The names of categories and tags are an excellent opportunity to use keywords.
- Categories VS Tags In WordPress And How To Use Them Properly
- This One Tweak Can Improve SEO Ranking Immediately
We know that tags and categories have archive pages.
But did you know that well-designed categories and tags can have a positive effect on SEO?
Search engines treat archive pages in the same way as posts and pages; this means that archive pages have the potential to rank in their own right in search results, just like posts.
Healthy meal recipes, for example, is most likely a highly competitive search term.
However, you can give yourself a higher chance to rank for it if you make a category or a tag for that search term, rather than a single post.
Then create posts under that category optimized for related long-tailed key phrases.
For the term Healthy meal recipes, long-tailed search terms might be healthy lunch recipes or healthy vegetarian lunch recipes. You would create posts for each of those long-tailed keywords and then assign those posts to the Healthy meal recipes category.
Due to WordPress’s system of hierarchy, posts underneath a category/tag automatically link up to the parent, giving the parent archive greater importance in the eyes of search engines.
You can help a category/tag to rank for a keyword or key phrase by using it in the category name, the slug (URL), and the description.
#14 Allow readers to search
Having a search box on your blog is not strictly SEO related but rather a nice to have feature. I always like to make one available.
You can add a search box to your sidebar by dragging a search widget into it.
- Go to Appearance->Widgets
- Find the Search widget and drag it into a widget area, such as the sidebar.
GeneratePress has the option to add a search box to the menu, which is a very elegant way of including it.
#15 Submit a Sitemap to Google
You can help Google to index your site immediately by submitting a sitemap to Google.
To do this, you will need the Yoast SEO plugin.
How to submit an XML Sitemap to Google
- Install and activate the Yoast SEO plugin
- Go to SEO->General
- Check that XML sitemaps are turned on
- Click the Question mark icon to expand the options
- Click See the XML sitemap link to view it.
- Note down the name of the XML file. It will be something like this: sitemap_index.xml
- Sign in to Google Search Console (if you haven’t used Google Search Console before you will need to create an account and add your site)
- Select your site from the sidebar
- Click on Sitemaps
- Enter sitemap_index.xml in the sitemap box
- Click Submit
#16 Add Google Analytics
Google Analytics is a tool you can install on your website that allows you to track your site visitors.
Google Analytics opens up a wealth of information about your site visitors’ behaviour.

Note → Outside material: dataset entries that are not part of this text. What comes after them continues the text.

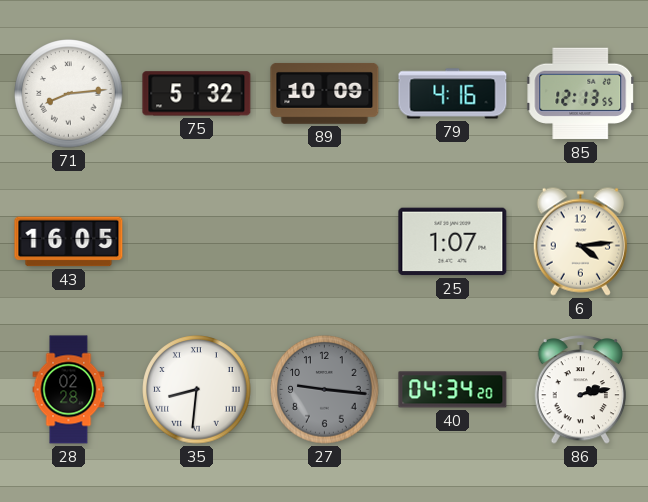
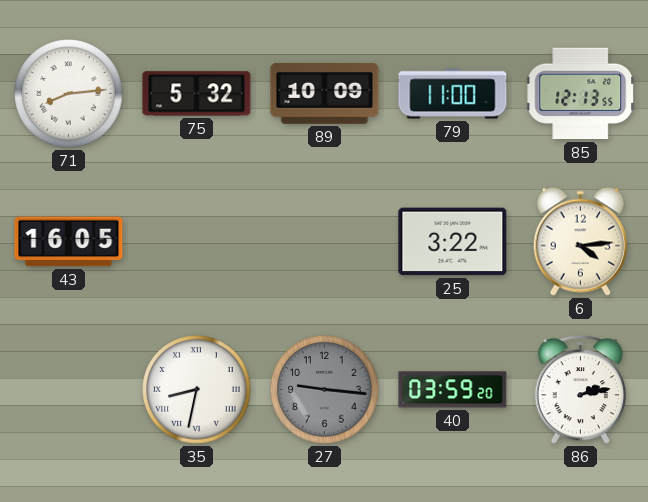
79: 4:16 -> 11:00
25: 1:07 -> 3:22
28: 02:28 -> none
35: 8:31 -> 8:32
40: 04:34 -> 03:59
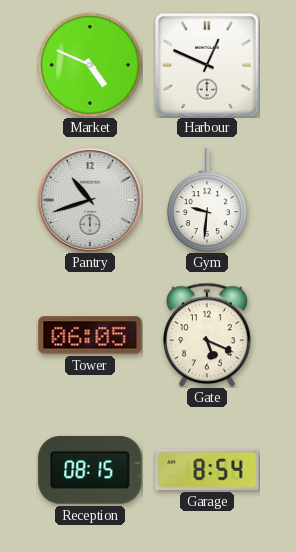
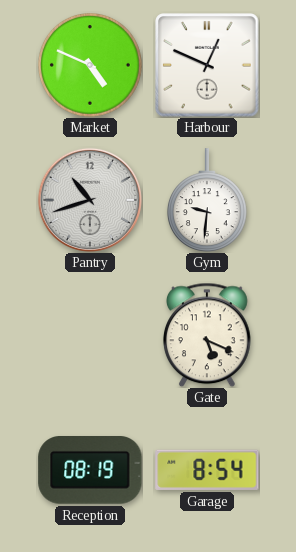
Tower: 06:05 -> none
Reception: 08:15 -> 08:19
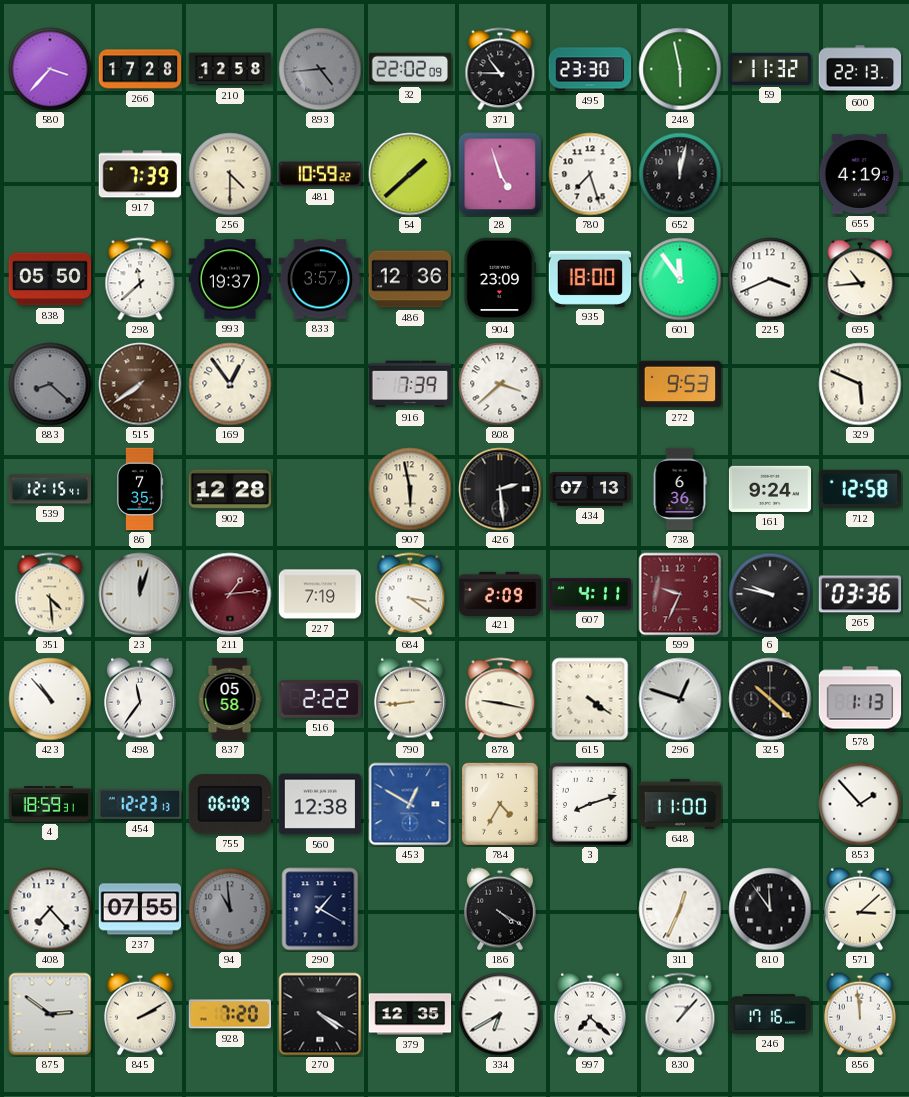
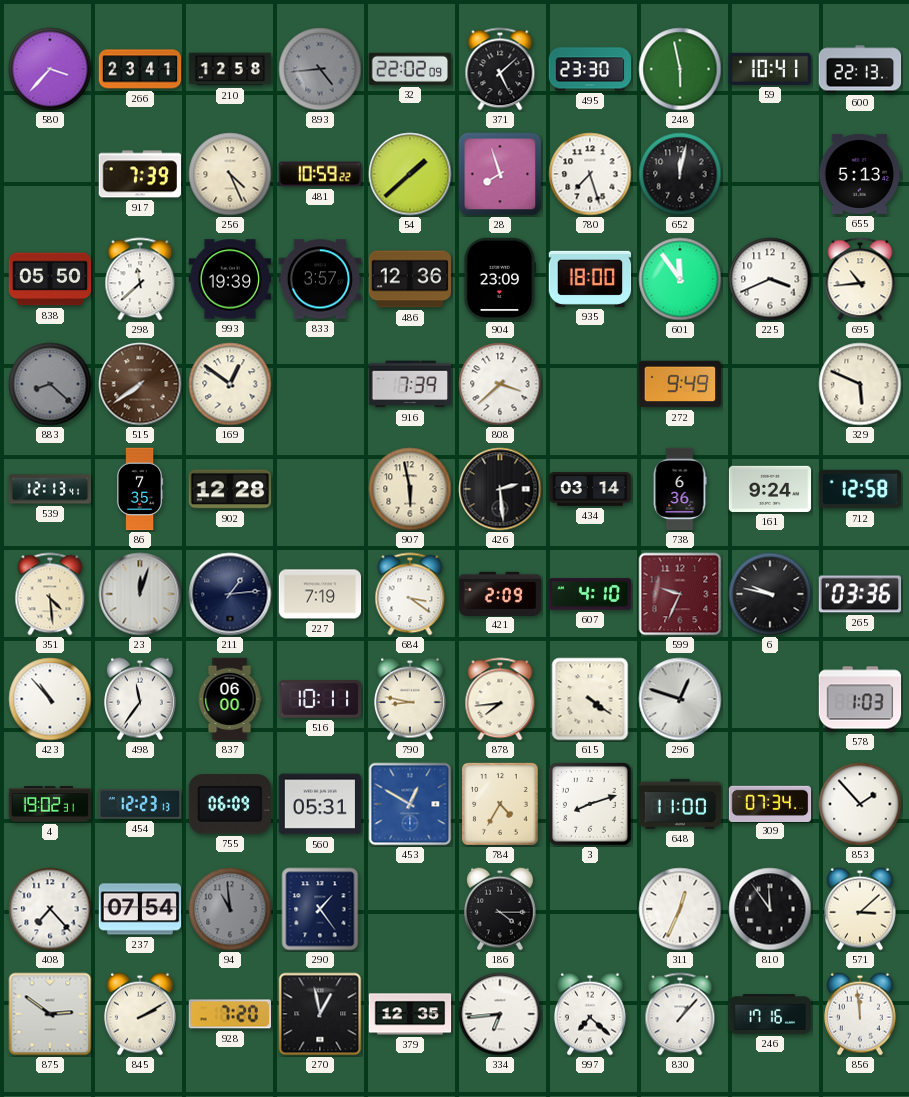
266: 17:28 -> 23:41
371: 10:45 -> 5:08
59: 11:32 -> 10:41
256: 4:30 -> 4:26
28: 4:57 -> 7:57
655: 4:19 -> 5:13
993: 19:37 -> 19:39
169: 12:54 -> 12:51
272: 9:53 -> 9:49
539: 12:15 -> 12:13
434: 07:13 -> 03:14
211 dial: burgundy -> navy
607: 4:11 -> 4:10
837: 05:58 -> 06:00
516: 2:22 -> 10:11
790: 8:44 -> 8:47
878: 9:17 -> 7:44
325: 10:22 -> none
578: 1:13 -> 1:03
4: 18:59 -> 19:02
560: 12:38 -> 05:31
309: none -> 07:34
237: 07:55 -> 07:54
290: 1:20 -> 1:24
186: 4:20 -> 4:15
270: 4:20 -> 12:58
334: 6:40 -> 6:44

It gives you so many advantages:
- You get to know general (anonymous) information about visitors including gender, age, interests, location and device used.
- Tells you what social platforms your readers are coming from
- How long readers spent on your blog, and how many pages they visited
- Extremely easy to set up (no technical knowledge required)

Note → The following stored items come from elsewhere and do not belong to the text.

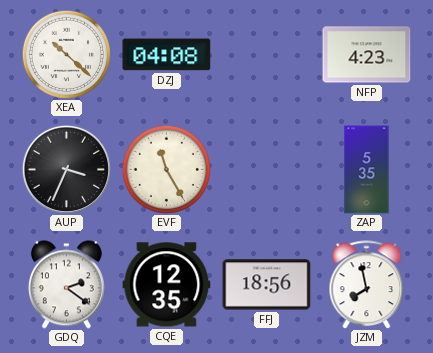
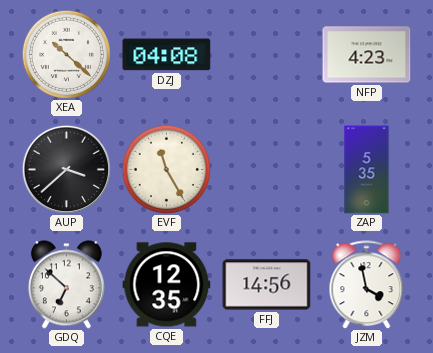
AUP: 3:34 -> 3:38
GDQ: 2:21 -> 6:52
FFJ: 18:56 -> 14:56
JZM: 7:58 -> 3:58
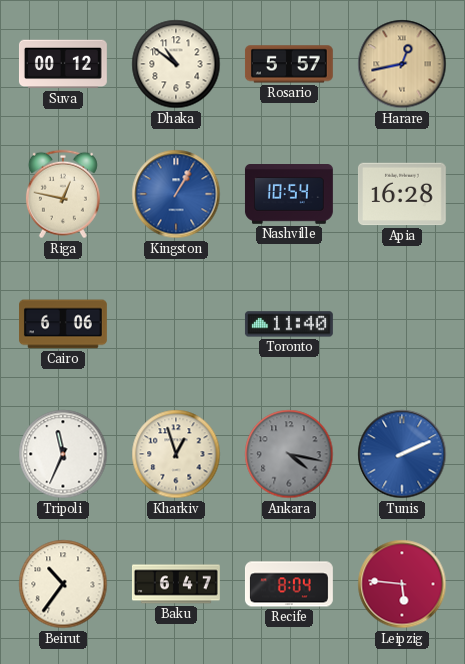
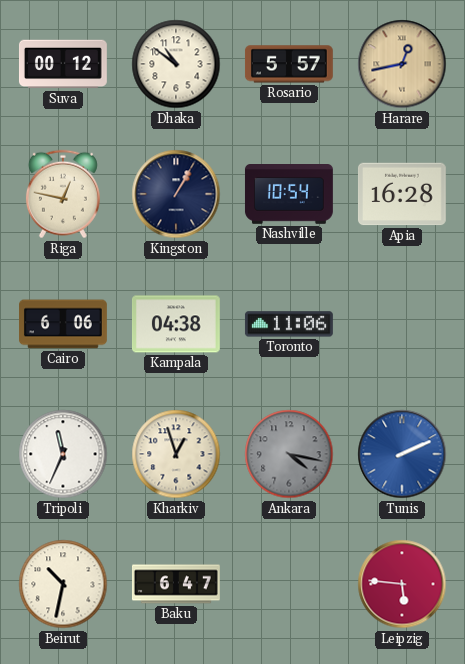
Kingston dial: blue -> navy
Kampala: none -> 04:38
Toronto: 11:40 -> 11:06
Beirut: 10:36 -> 10:32
Recife: 8:04 -> none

- The information helps you to make decisions about what posts to write, and how to improve your blog
- It’s free!
I have a full post that helps you to set it up here – How To Add Google Analytics To Your WordPress Blog.
#17 Run WPCheckup
One last thing you can do is to check your whole site with WPCheckup.

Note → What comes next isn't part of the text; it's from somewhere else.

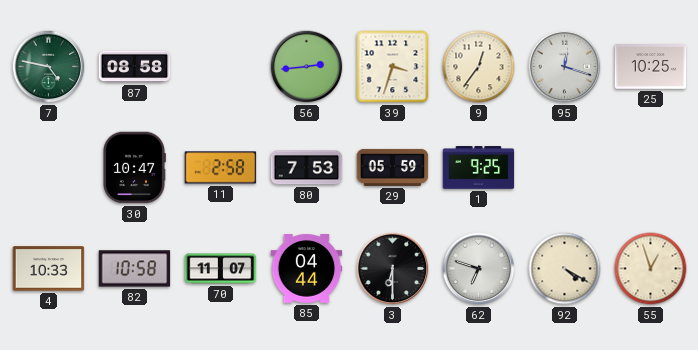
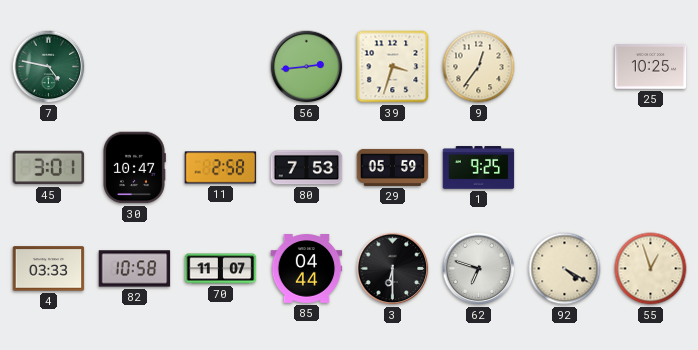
87: 08:58 -> none
95: 12:18 -> none
45: none -> 3:01
4: 10:33 -> 03:33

WPCheckUp is a great way to clean up loose ends you might have missed.
The tool will check things like speed, images without ALT text, meta descriptions; it will also check search engines can crawl your blog.
The tool will do some security checks, including checking you have the latest WordPress update, check that directories cannot be listed out, and you have changed your admin username.
In this post, I have taken you through all the things that you should check before launching a new blog.
This checklist is also very handy for periodic audits, flagging up any problems that can arise as a result of a new plugin, a new theme, changes on your hosting server, or a lapse in SEO optimisation.